Exercise | Pick out each line in these entries that contains the string "width".

Provided data |

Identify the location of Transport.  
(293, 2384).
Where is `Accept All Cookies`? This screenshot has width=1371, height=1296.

---

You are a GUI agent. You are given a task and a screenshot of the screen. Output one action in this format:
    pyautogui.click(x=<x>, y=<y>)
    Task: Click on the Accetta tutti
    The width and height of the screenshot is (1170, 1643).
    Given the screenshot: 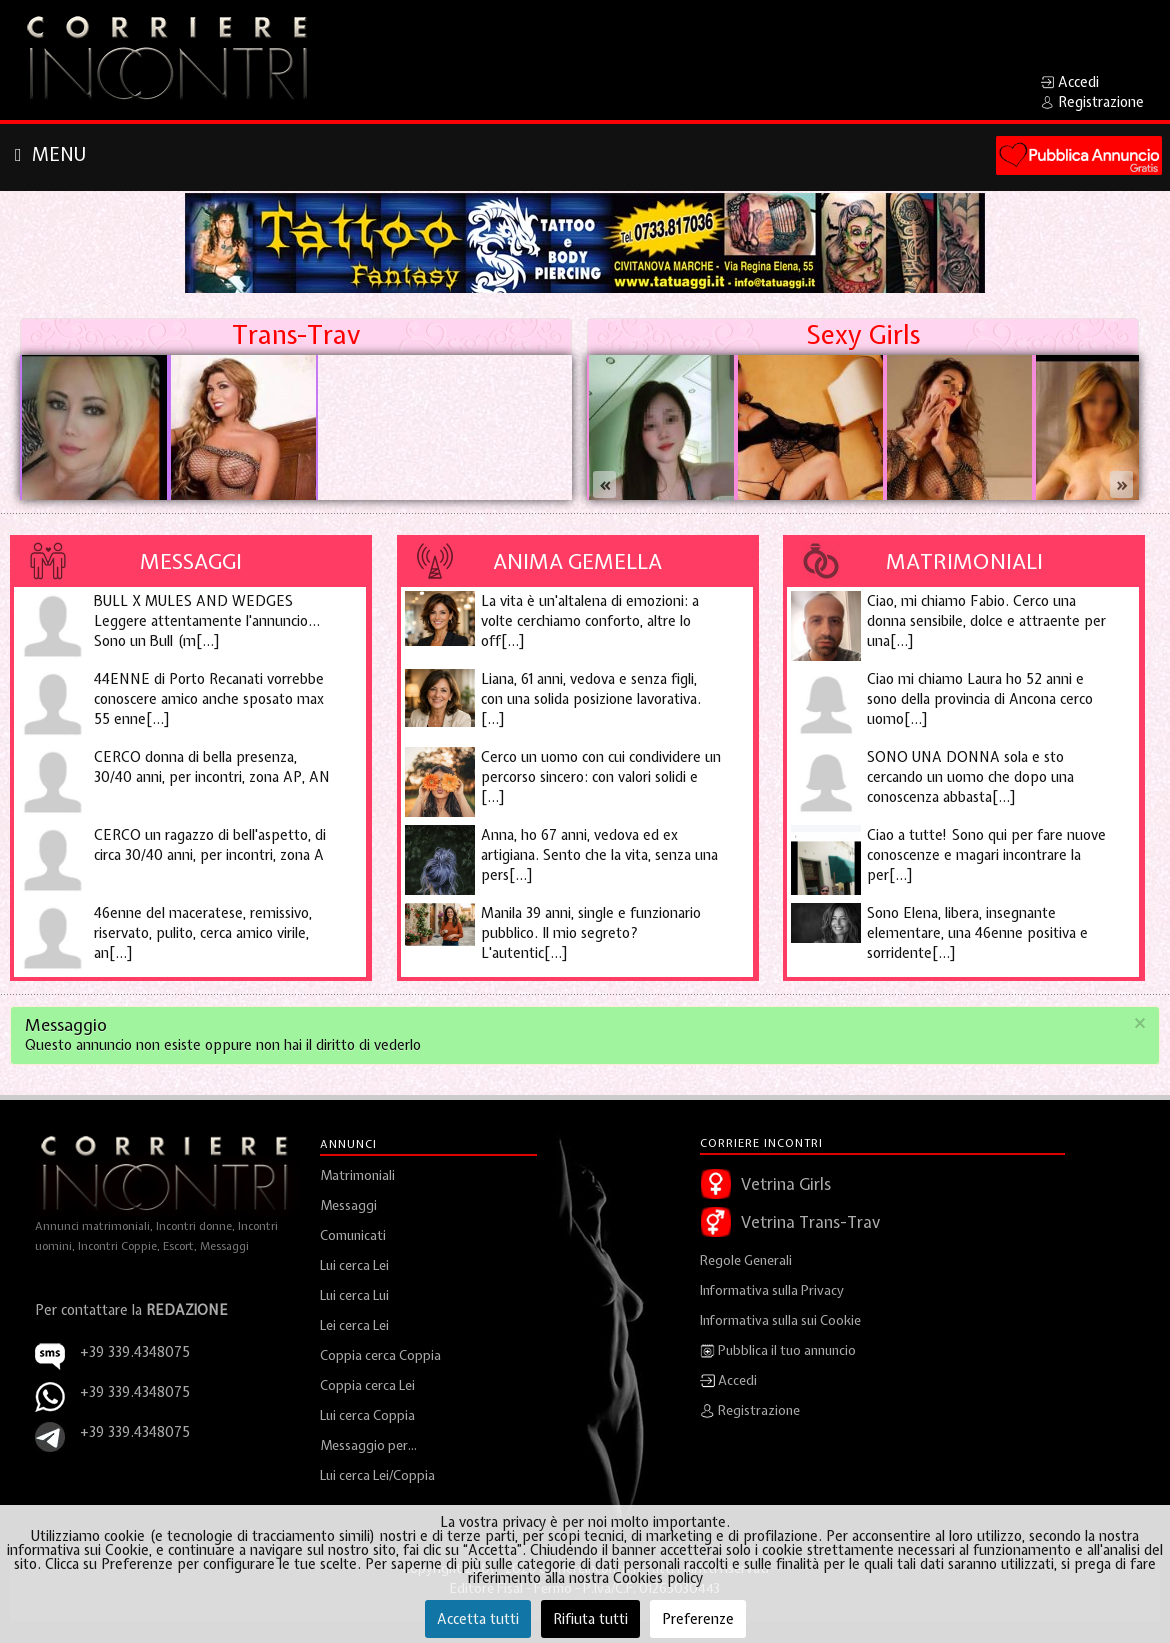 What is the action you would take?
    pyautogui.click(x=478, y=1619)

Result of this task |
Where is `Accept All Cookies`? This screenshot has width=1371, height=1296.
    The width and height of the screenshot is (1170, 1643).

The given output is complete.